L’art contemporain, surtout s’il est abstrait, suscite beaucoup d’engouement et d’interrogations ; en témoigne par exemple la récente polémique autour d’une installation de Jeff Koons à Paris qui devait symboliser les attentats atroces de novembre 2015. L’art a toujours consisté en une rupture avec ce qui se faisait avant ; et après avoir transgressé chaque norme, en promouvant le fait de ne pas en avoir, l’art contemporain a opéré plus qu’une scission avec le passé, ne se revendiquant même pas du présent, il se réclame du futur. Cet art souhaite toucher à l’universel et au populaire à la fois. Tout le monde consomme de l’art contemporain, et Warhol le premier, a déchu — ou hissé, ça dépend du point de vue — manifestement l’art au rang de produit commercial. Aussi peut-on se demander si, devenu un produit commercial, l’art contemporain peut aussi faire l’objet d’une financiarisation. Comment expliquer que l’art, censé jusqu’ici être inaccessible au monde capitaliste, et par là-même en constituer une critique intrinsèque, a-t-il pu aujourd’hui devenir l’une de ses manifestations marchandes les plus visibles ?


 

L’art contemporain : entre marketing et spectacle

Deleuze, dans une interview de 1977 [1] restée célèbre, comprend que le capitalisme dans les années 1960 s’est étendu à un secteur qui lui était encore, au moins partiellement, refusé : la culture. C’est cette marchandisation qui a produit l’art contemporain : à savoir, ce qu’il reste de l’art lorsque le marché est passé par là. C’est ce que Deleuze appelle des entreprises de marketing intellectuel. Pour le comprendre, il faut savoir que cette marchandisation transforme la nature elle-même de l’œuvre. En fait, il faut que le prix fixé de l’œuvre puisse rétribuer toute la chaîne de production, en plus du créateur. Cette chaîne de fabrication, ce sont le peintre et son agent, le mécène — ou l’investisseur plutôt —, le coût matériel de production de l’œuvre, et sa diffusion. Donc quand la logique du produit n’est plus soumise à celle de l’œuvre ou pire, qu’elle la soumet tout à fait : sa condition change fondamentalement. Si on pousse cette logique, l’œuvre devient moins importante que l’artiste. Et l’artiste produit des œuvres non plus pour l’art, mais pour lui-même. En témoigne par exemple, les films du journaliste Hans Namuth qui immortalisèrent l’immense (sic) Jackson Pollock faire gicler sa peinture sur sa toile à même le sol. Pour la première fois, on montre un artiste en train de travailler. En fait, plus qu’un reportage, on commence à faire la promotion de l’objet-art par son artiste. Jackson Pollock, plus que ses œuvres, devient le produit. On n’achète plus son Number 5 parce que c’est beau, puissant. Non, on achète parce que c’est du Pollock ! Et c’est cette logique qui bouleversa l’art.

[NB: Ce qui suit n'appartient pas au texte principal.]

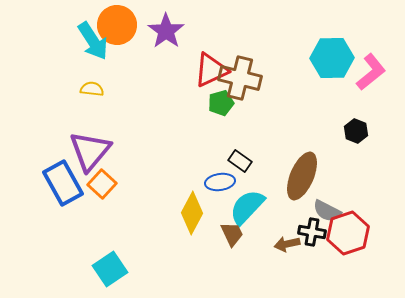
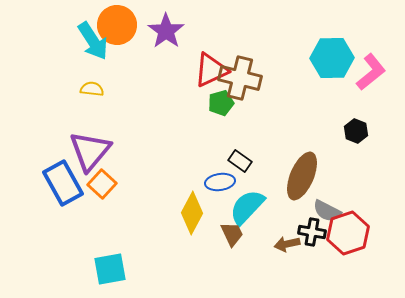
cyan square: rotated 24 degrees clockwise
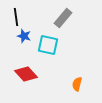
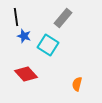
cyan square: rotated 20 degrees clockwise
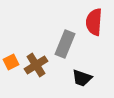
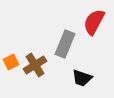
red semicircle: rotated 24 degrees clockwise
brown cross: moved 1 px left
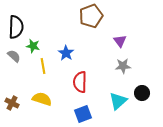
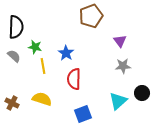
green star: moved 2 px right, 1 px down
red semicircle: moved 6 px left, 3 px up
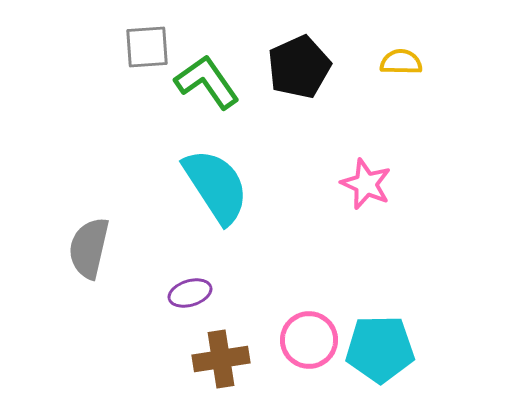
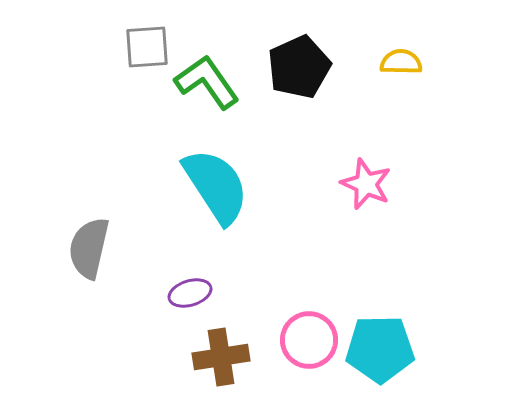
brown cross: moved 2 px up
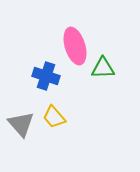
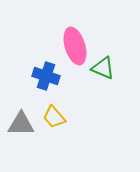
green triangle: rotated 25 degrees clockwise
gray triangle: rotated 48 degrees counterclockwise
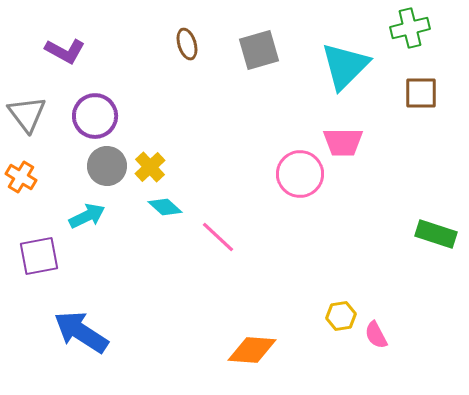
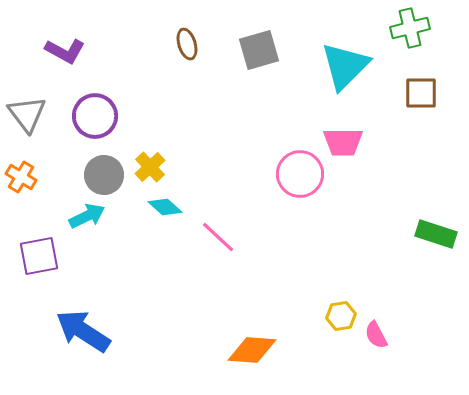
gray circle: moved 3 px left, 9 px down
blue arrow: moved 2 px right, 1 px up
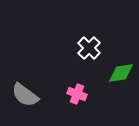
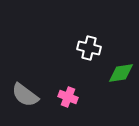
white cross: rotated 30 degrees counterclockwise
pink cross: moved 9 px left, 3 px down
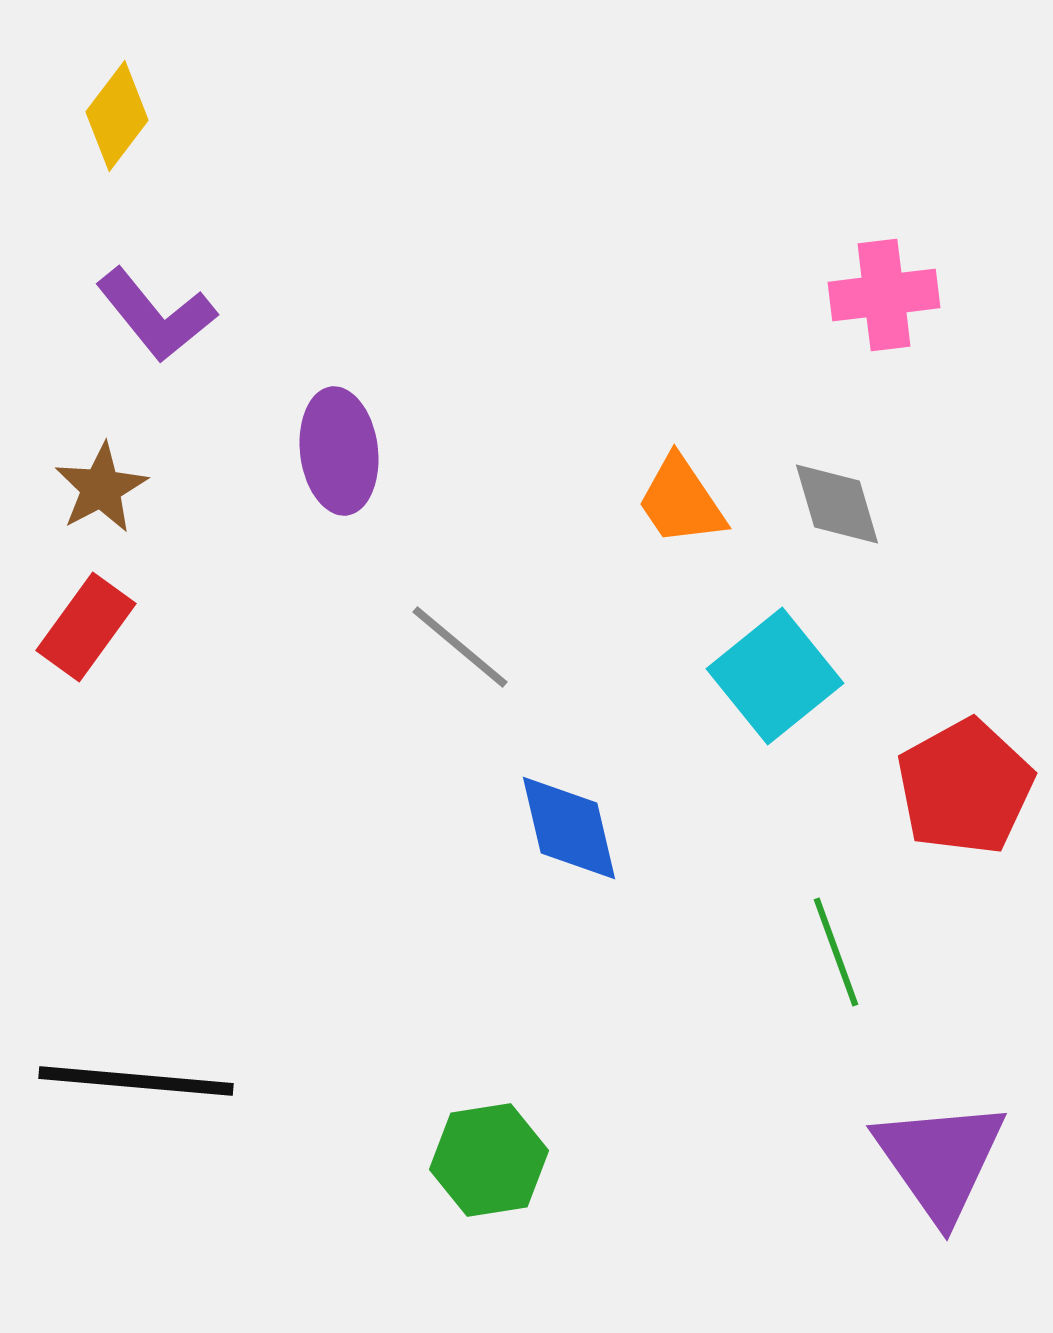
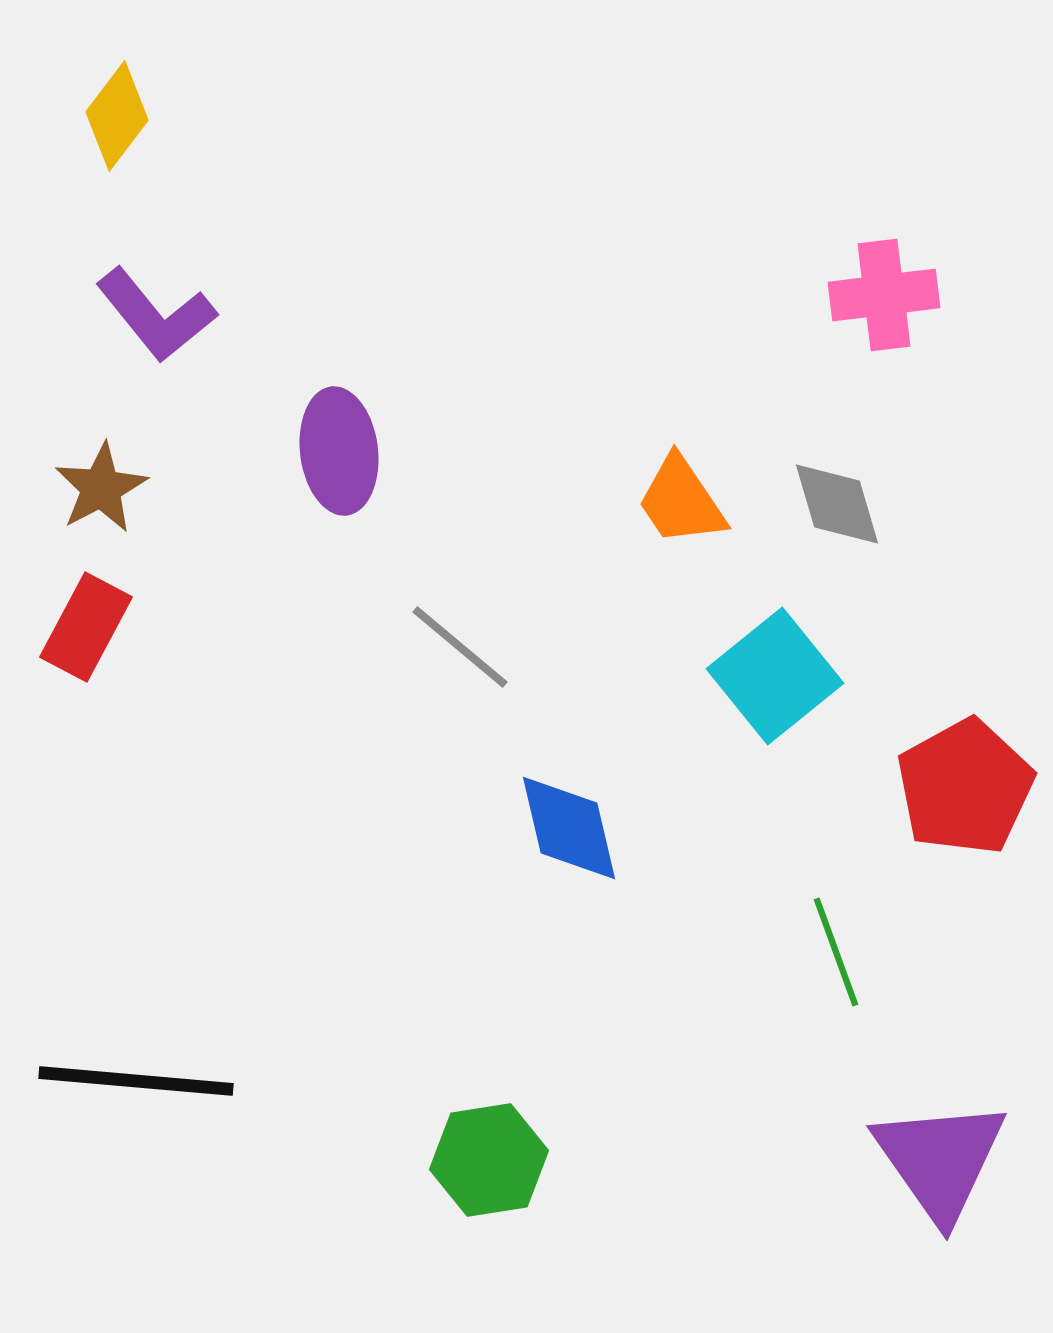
red rectangle: rotated 8 degrees counterclockwise
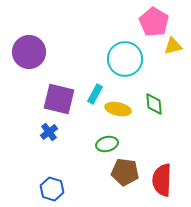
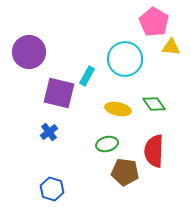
yellow triangle: moved 2 px left, 1 px down; rotated 18 degrees clockwise
cyan rectangle: moved 8 px left, 18 px up
purple square: moved 6 px up
green diamond: rotated 30 degrees counterclockwise
red semicircle: moved 8 px left, 29 px up
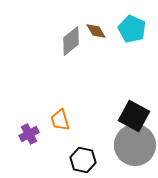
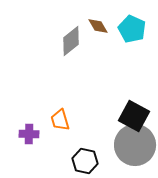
brown diamond: moved 2 px right, 5 px up
purple cross: rotated 30 degrees clockwise
black hexagon: moved 2 px right, 1 px down
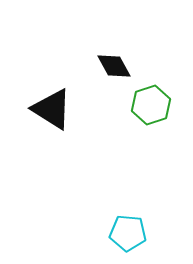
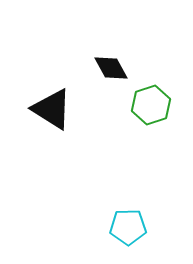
black diamond: moved 3 px left, 2 px down
cyan pentagon: moved 6 px up; rotated 6 degrees counterclockwise
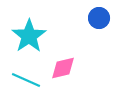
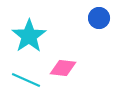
pink diamond: rotated 20 degrees clockwise
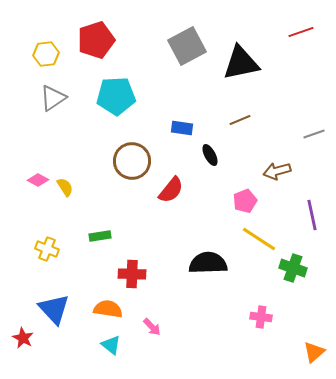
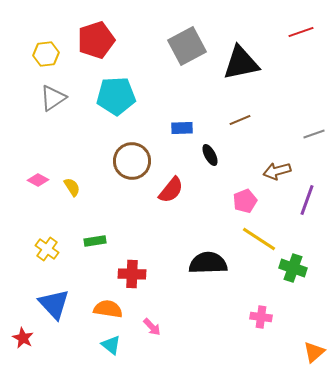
blue rectangle: rotated 10 degrees counterclockwise
yellow semicircle: moved 7 px right
purple line: moved 5 px left, 15 px up; rotated 32 degrees clockwise
green rectangle: moved 5 px left, 5 px down
yellow cross: rotated 15 degrees clockwise
blue triangle: moved 5 px up
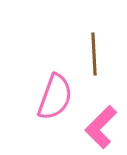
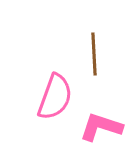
pink L-shape: rotated 63 degrees clockwise
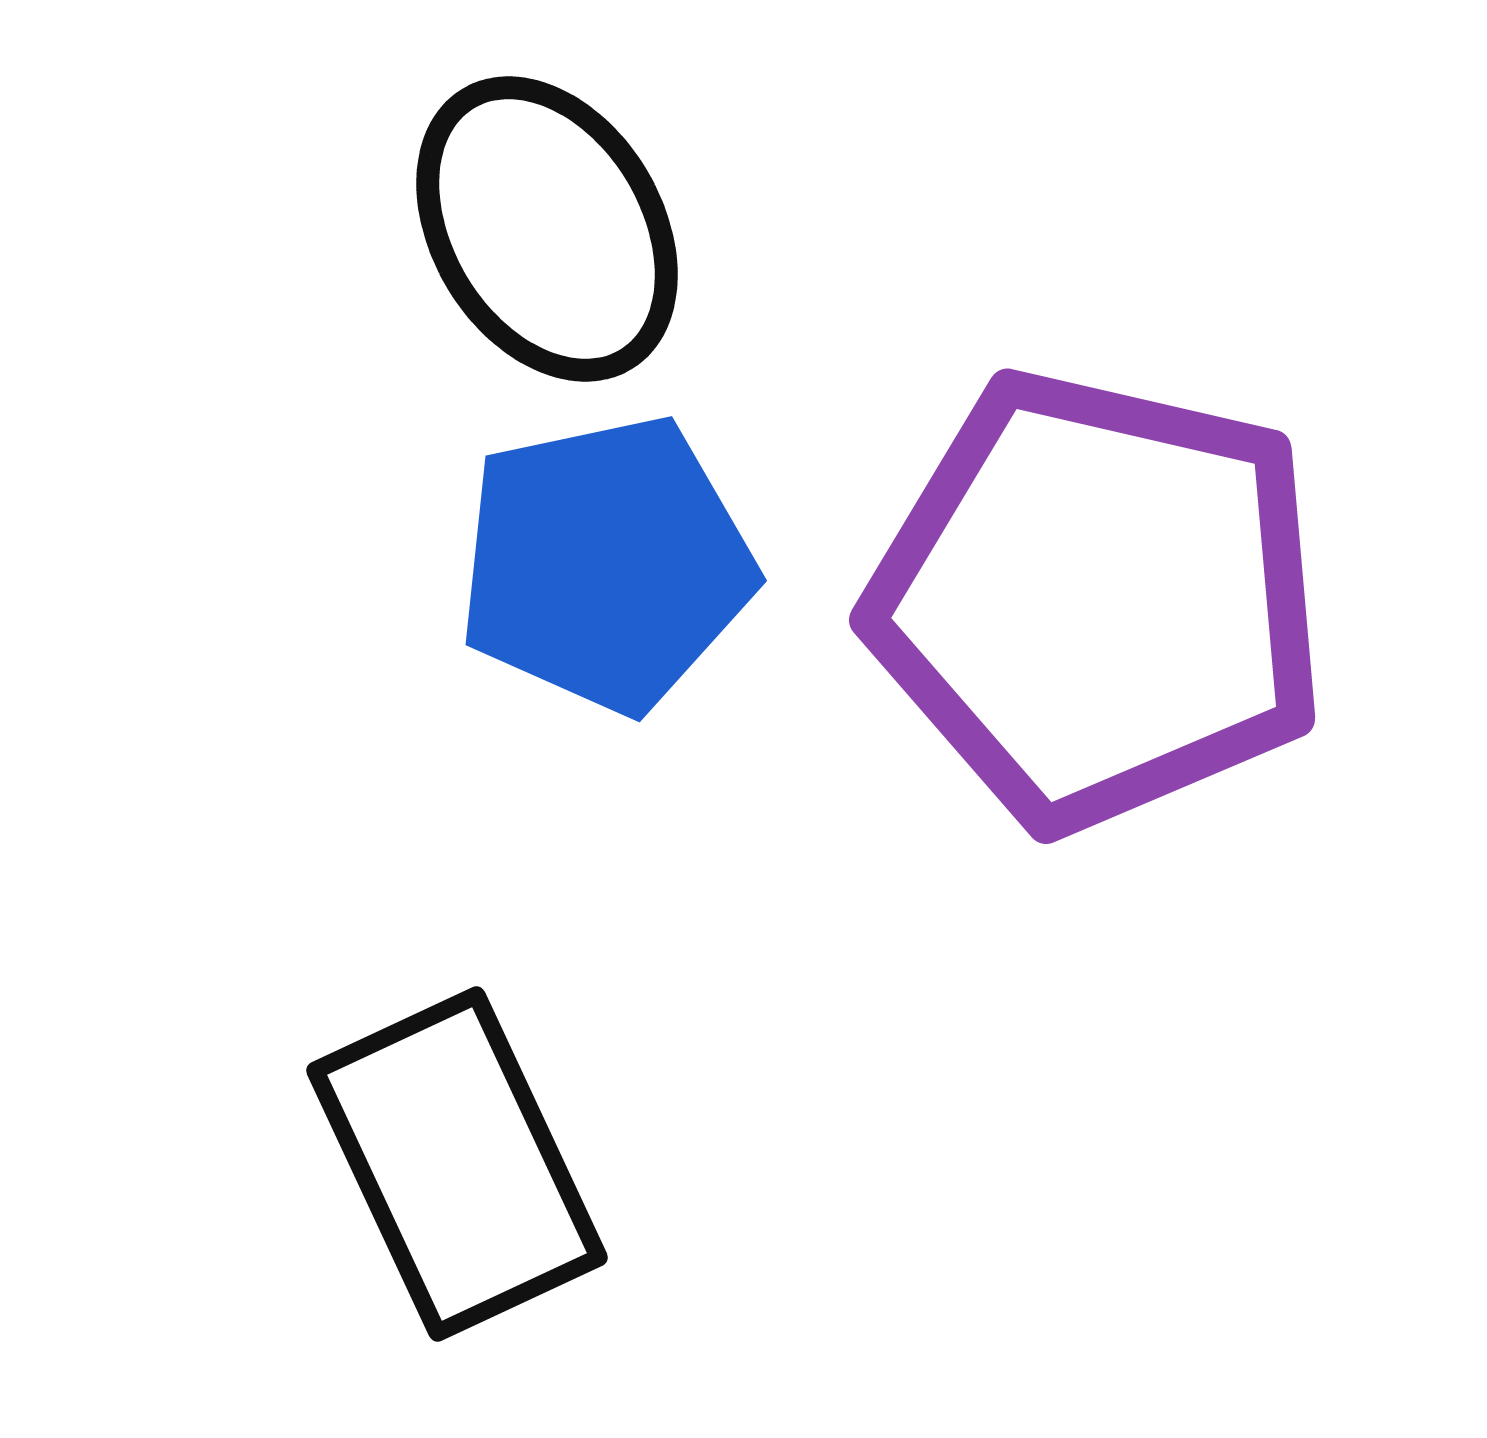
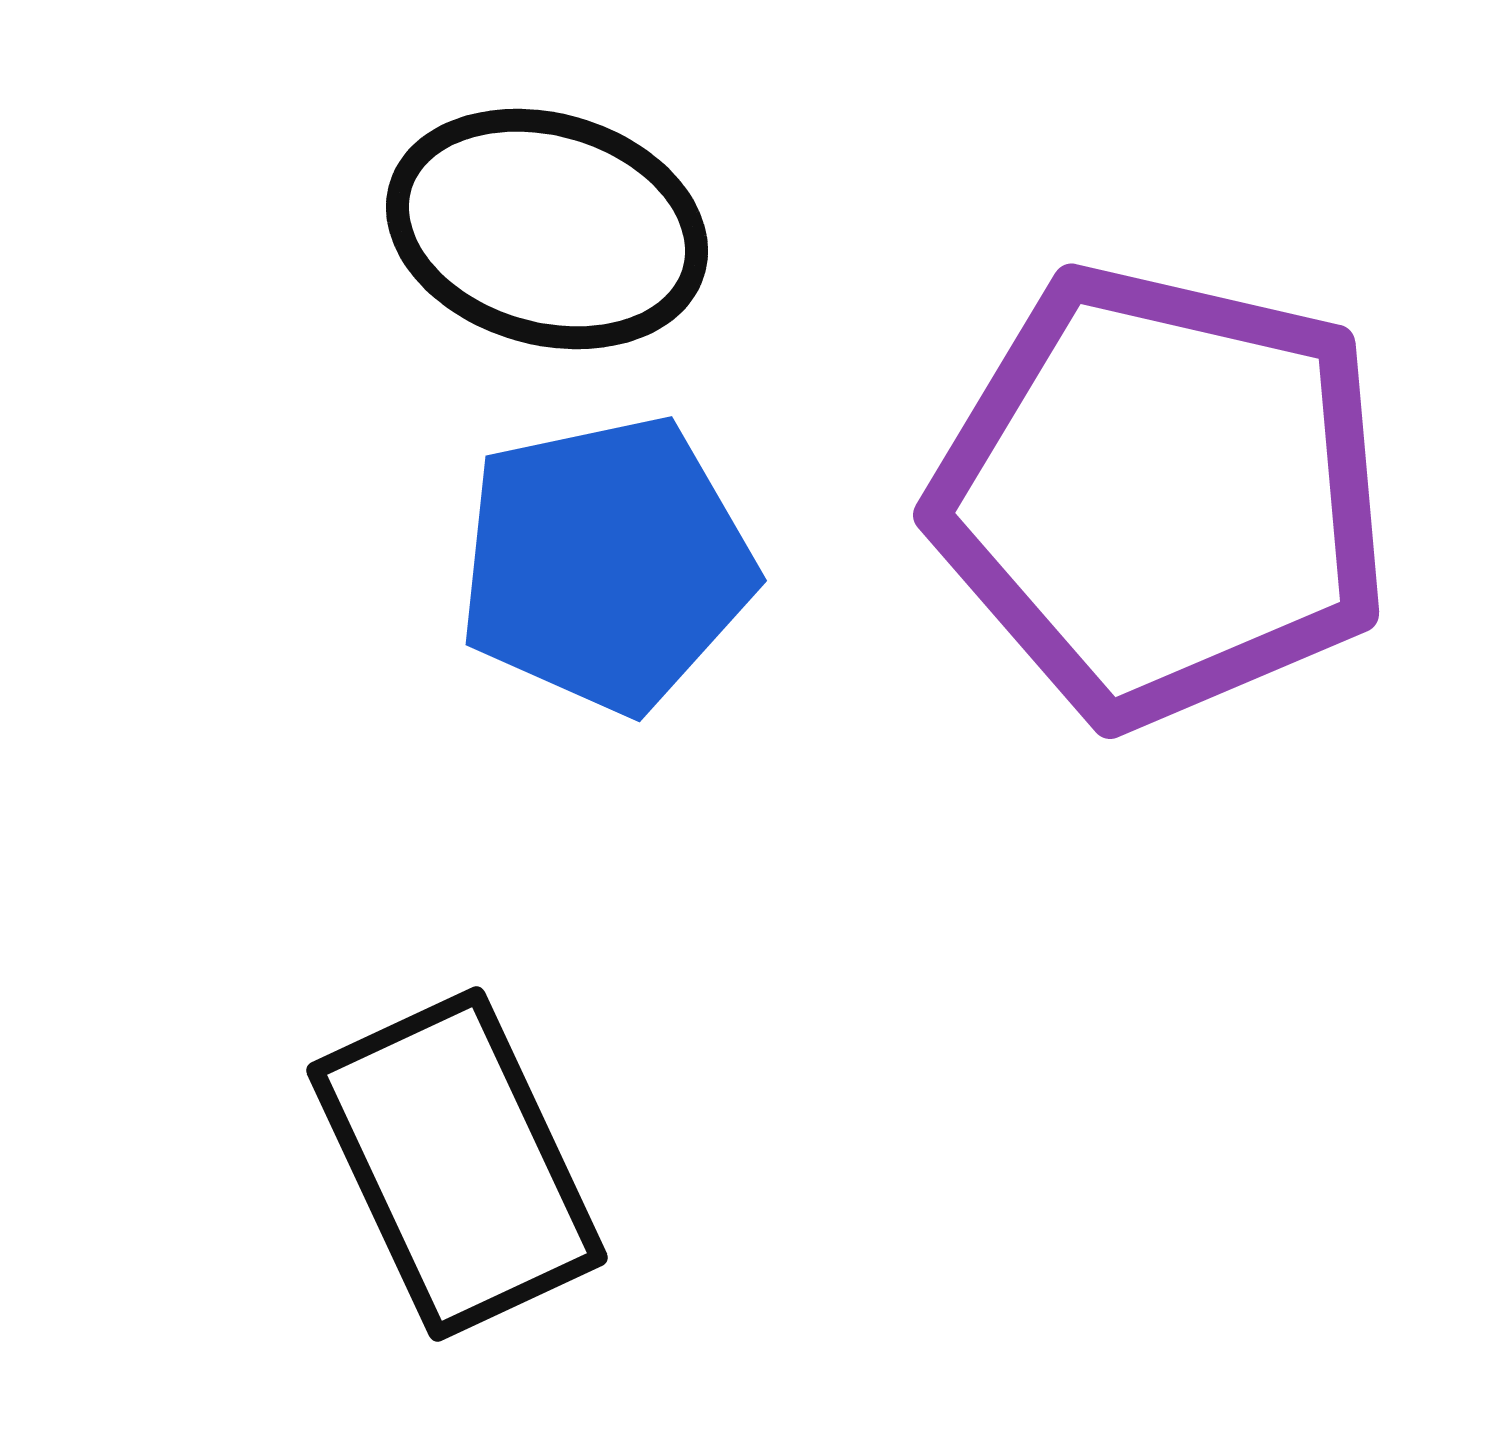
black ellipse: rotated 43 degrees counterclockwise
purple pentagon: moved 64 px right, 105 px up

« Les médias transforment la production culturelle en une fonction de divertissement. Et le divertissement, comme tout le monde sait, est un moyen bien connu du capitalisme pour vendre du temps perdu, et surtout celui qui n’est pas utilisé pour travailler. »

Il nous faut aussi évoquer le circuit médiatique. En prenant l’exemple du livre, Deleuze écrit : « il faut qu’on parle d’un livre et qu’on en fasse parler, plus que le livre lui-même ne parle et n’a à dire ». Plus simplement, l’œuvre s’absente pour laisser place à l’artiste. En plus du marketing qui accompagne le produit marchand qu’est devenu l’œuvre d’art, il faut tout un rituel que l’on qualifie de spectacle. Guy Debord, dans son ouvrage La société du spectacle, surtout dans le chapitre 2 « La marchandise comme spectacle », pense que la société capitaliste, dans la mesure où elle transforme toute valeur artistique en valeur marchande, en produit un double. Et le rôle des médias devient important, puisque ceux-ci substituent la logique de l’œuvre à celle du produit. Et si Debord en a le pressentiment, Deleuze prolonge sa pensée. Le rapport de pouvoir entre l’artiste et le journaliste s’est renversé. C’est le journaliste qui a le pouvoir d’inviter sur les plateaux télé, de consacrer un artiste, en somme : « de créer l’événement » écrit Deleuze. Les médias transforment la production culturelle en une fonction de divertissement. Et le divertissement, comme tout le monde sait, est un moyen bien connu du capitalisme pour vendre du temps perdu, et surtout celui qui n’est pas utilisé pour travailler.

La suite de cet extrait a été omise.